さらに次々と起こる殺人事件を「犯人」はまるで実況中継のように語り出す。
未曾有の連続誘拐殺人事件が、「犯人」の手のひらの上で始まった――


まず最初に言っておきます。この作品は凄いです。
凄く面白い。感動的でもある。圧倒されてしまうほどの作品でもあります。それほどまでに完成され、力のある傑作です。宮部みゆきって人の作品を、私はそれなりに読んでいます。ですが、今回ばかりは頭を下げるしかない。「私はまだまだ宮部みゆきを侮っていました」と。
全五巻という内容は、多いと思います。ですが、この作品にはそれだけの価値がある。

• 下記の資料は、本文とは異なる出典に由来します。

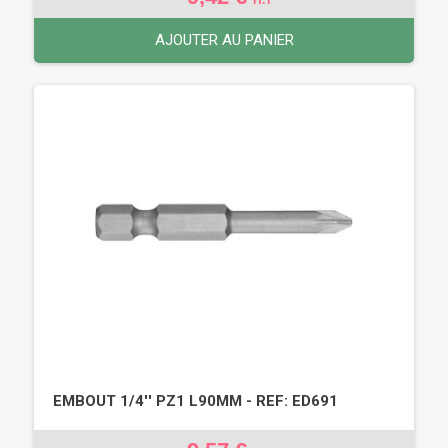
AJOUTER AU PANIER
EMBOUT 1/4'' PZ1 L90MM - REF: ED691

それほどまでに、この作品は完成されているものでした。
宮部みゆきの物語の紡ぎ方に、登場人物の作り込みの特徴があります。登場人物の生い立ち、考え方を、事細かに書き並べていくという手法。宮部ワールドの持ち味です。これを、ただ単にジャマだと、読むテンポを遅らせるだけだという人も居ます。でも、私はそうは思わない。
模倣犯という作品において、この作品は一切の無駄を含んでいないと私は感じます。どの一文を欠いても、どの人物の一言を取っても、この作品は恐らく成り立たない。
そこまでの完成度を誇っている作品です。というか、よく映画化する気になりましたね。私なら逃げてますよ。この物語にメスを入れて映像化していくなんて、私は決して思わない。